Erlang doesn't do anything that's impossible in other languages. If a single CPU running an Erlang program is less efficient than the same CPU running a C++ program, then two hundred CPU's running Erlang will also be slower than two hundred CPU's running C++.
What Erlang does do is making this kind of parallelism easy to work with. It saves developer time and reduces the chance of bugs.
So I'm going to say no, there is no tipping point at which Erlang's parallelism allows it to outperform another language's numerical number-crunching strength.
Where Erlang scores is in making it easier to scale out and do so correctly. But it can still be done in other languages which are better at number-crunching, if you're willing to spend the extra development time.
And of course, let's not forget the good old point that languages don't have a speed.
A sufficiently good Erlang compiler would yield perfectly optimal code. A sufficiently bad C compiler would yield code that runs slower than anything else.
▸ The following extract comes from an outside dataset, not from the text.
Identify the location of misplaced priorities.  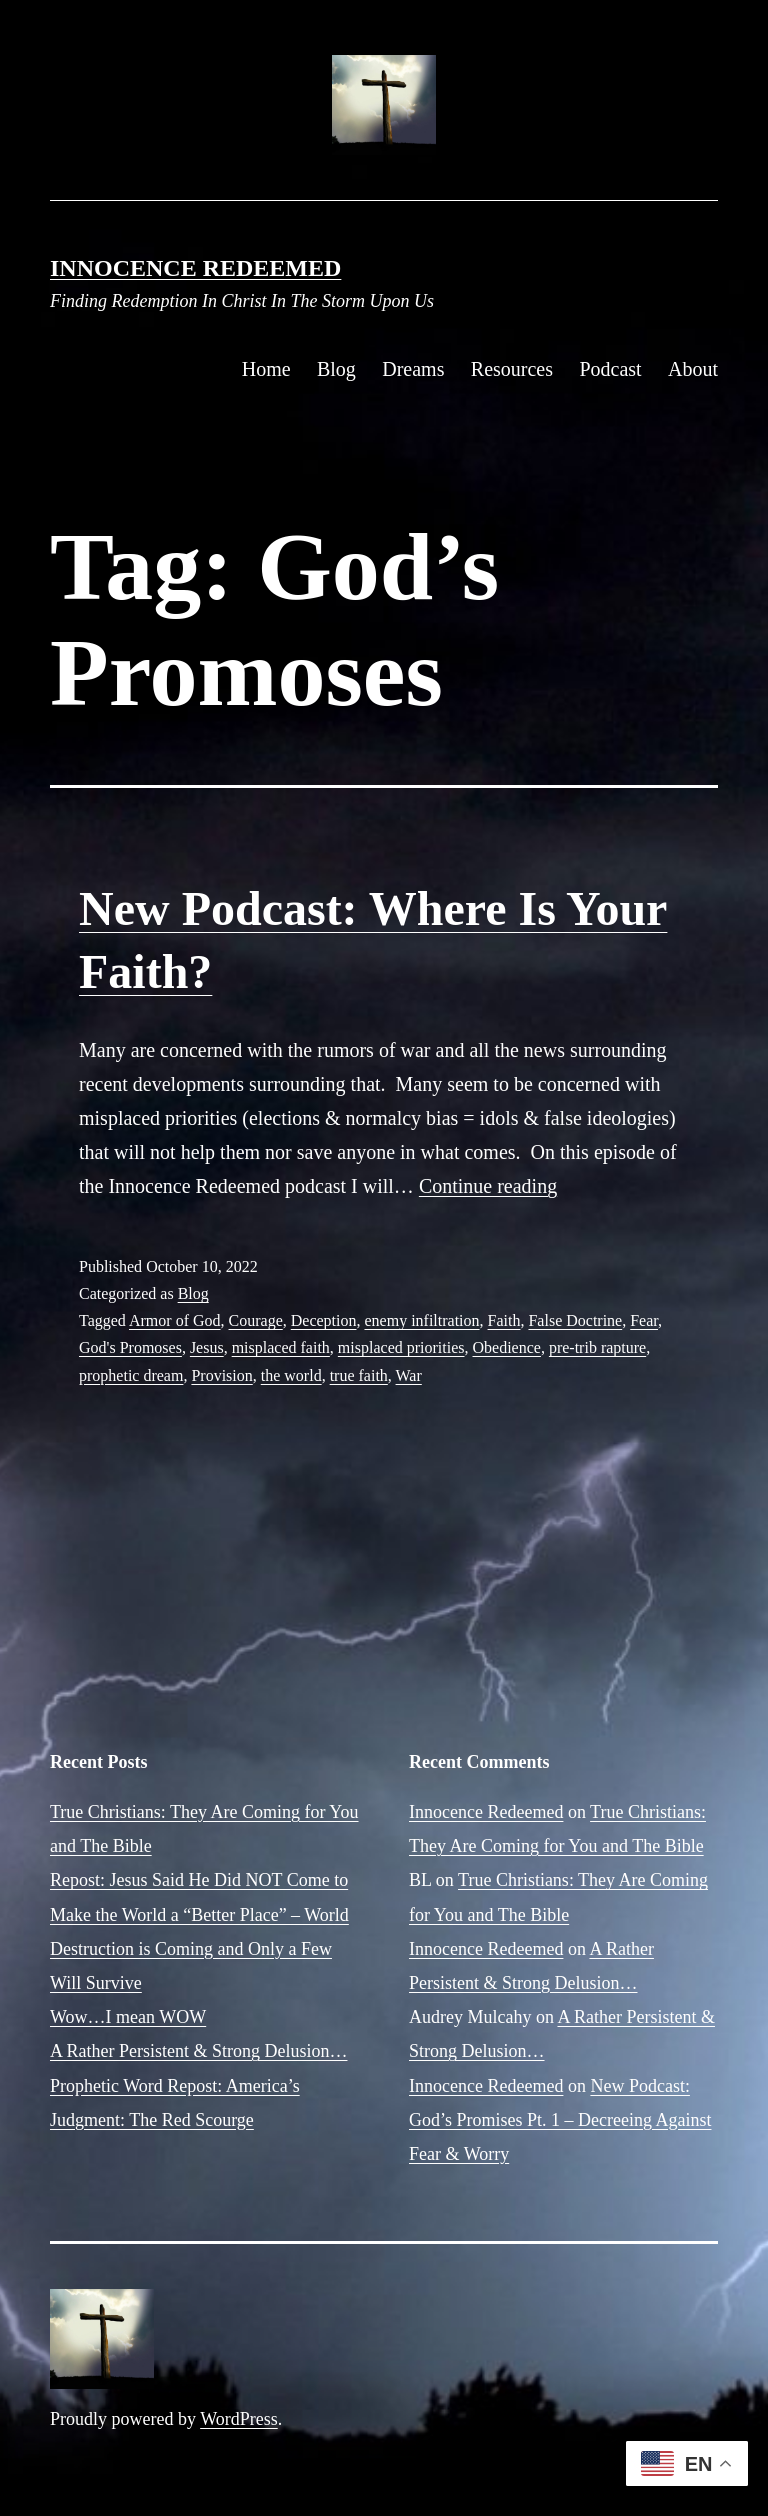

There is pressure to make Erlang execute numeric code faster. The HiPe compiler compiles to native code instead of the BEAM bytecode for example, and it probably has its most effective optimization on code on floating points where it can avoid boxing. This is very beneficial for floating point code, since it can store values directly in FPU registers.
For the majority of Erlang usage, Erlang is plenty fast as it is. They use Erlang to write always-up control systems where the most important speed measurement that matters is low latency responses. Performance under load tends to be IO-bound. These users tend to stay away from HiPe since it is not as flexible/malleable in debugging live systems.
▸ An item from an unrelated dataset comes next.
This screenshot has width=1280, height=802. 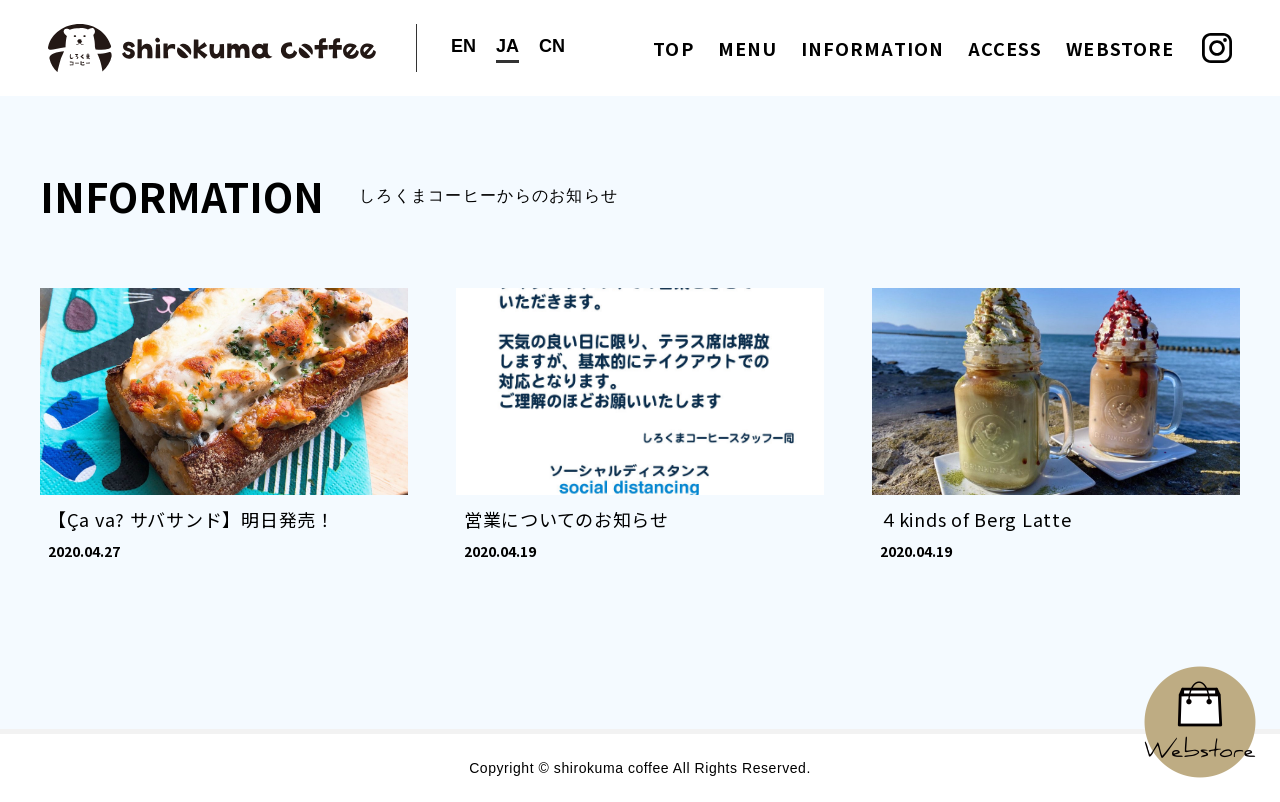 What do you see at coordinates (1120, 48) in the screenshot?
I see `WEBSTORE` at bounding box center [1120, 48].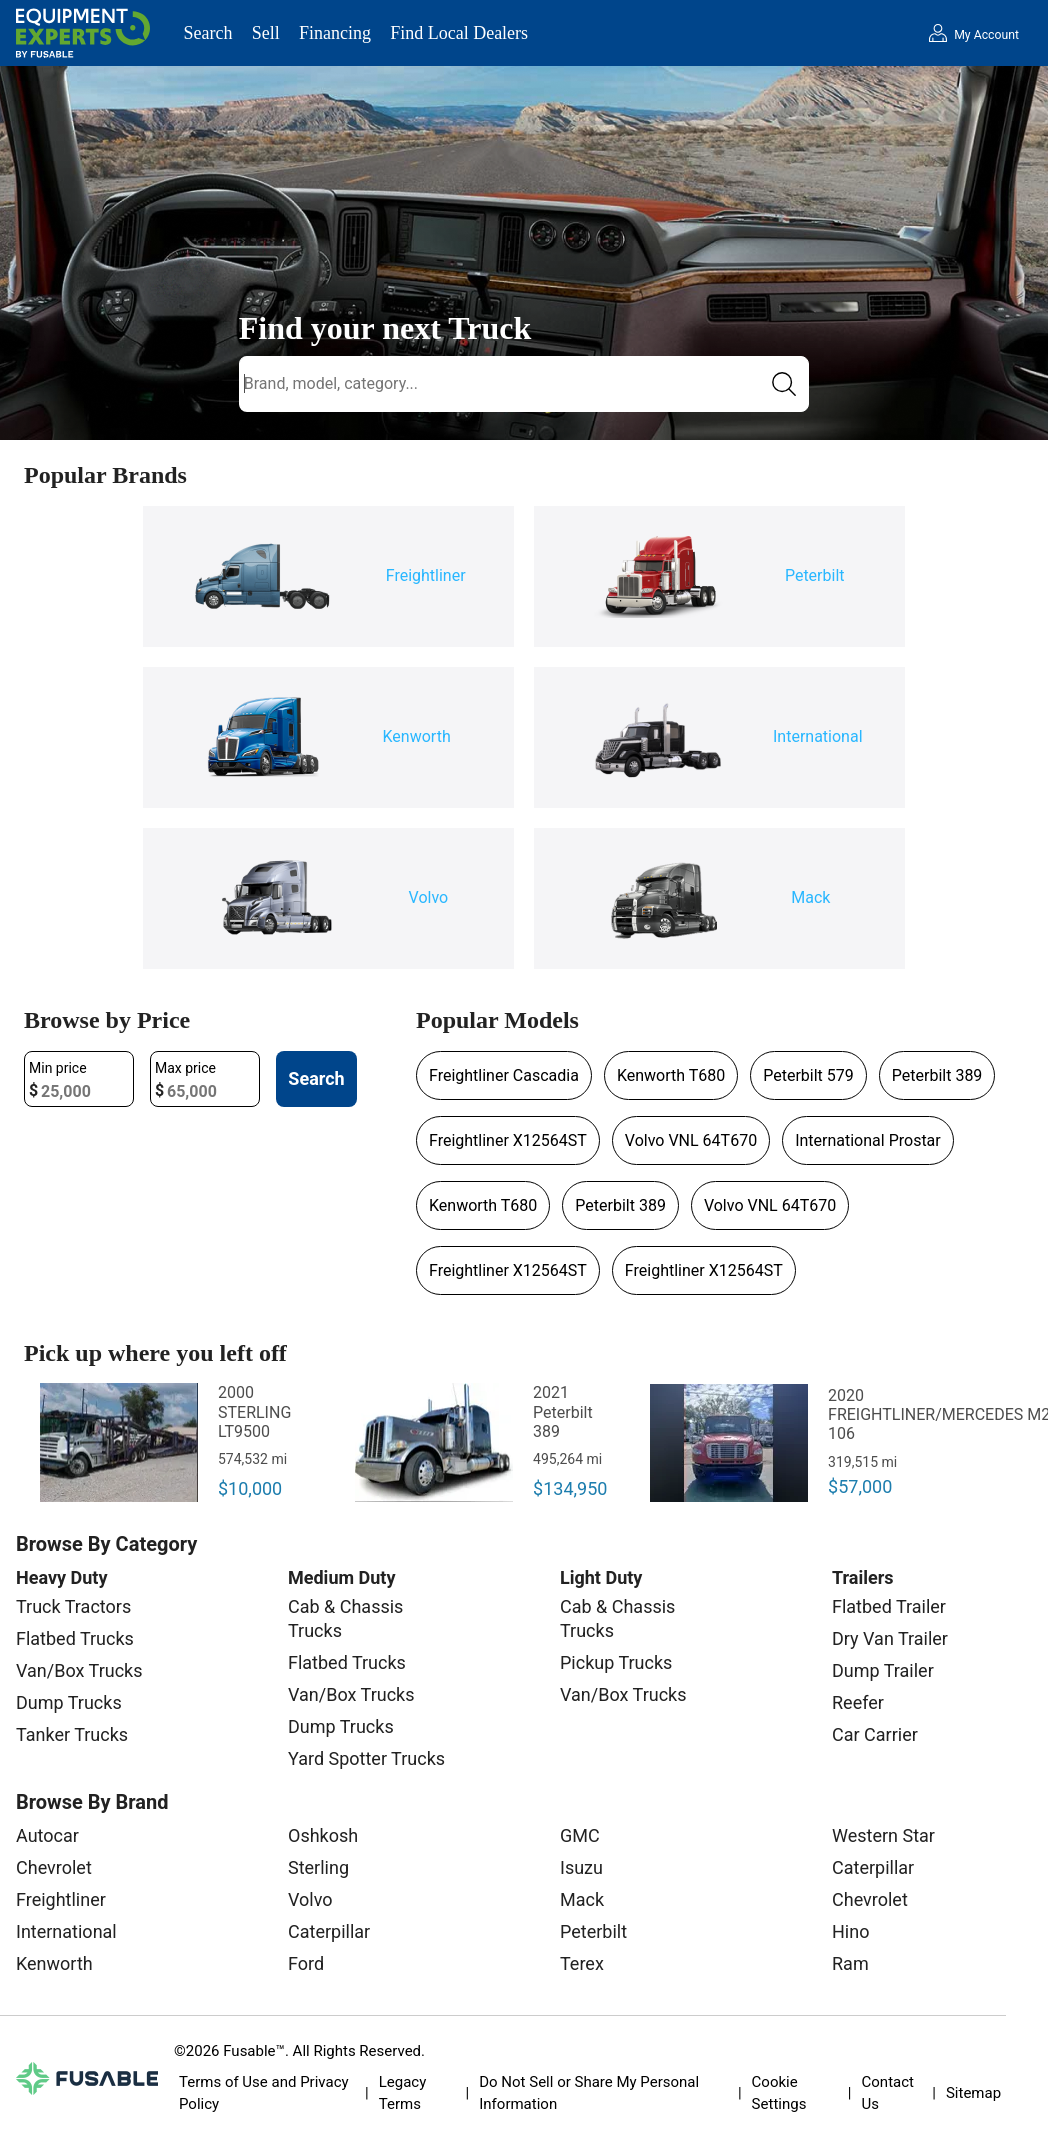 The width and height of the screenshot is (1048, 2148). What do you see at coordinates (875, 1734) in the screenshot?
I see `Car Carrier` at bounding box center [875, 1734].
Now that servers with 128Gb of RAM are not that uncommon, and there's no reason they'll get even more memory, some IO-bound problems might shift over to be somewhat CPU bound. That could be a driver.
You should follow HiPe for the development.
Your examples of image manipulations and matrix multiplications seem to me as very bad matches for Erlang though. Those are examples that benefit from vector/SIMD operations. Erlang is not good at parallellism (where one does the same thing to multiple values at once).
Erlang processes are MIMD, multiple instructions multiple data. Erlang does lots of branching behind pattern matching and recursive loops. That kills CPU instruction pipelining.
The best architecture for heavily parallellised problems are the GPUs. For programming GPUs in a functional language I see the best potential in using Haskell for creating programs targeting them. A GPU is basically a pure function from input data to output data. See the Lava project in Haskell for creating FPGA circuits, if it is possible to create circuits so cleanly in Haskell, it can't be harder to create program data for GPUs.
The Cell architecture is very nice for vectorizable problems as well.
I think the broader need is to point out that parallelism is not necessarily or even typically about speed.
It is about how to express algorithms or programs in which the sequence of activities is partial-ordered.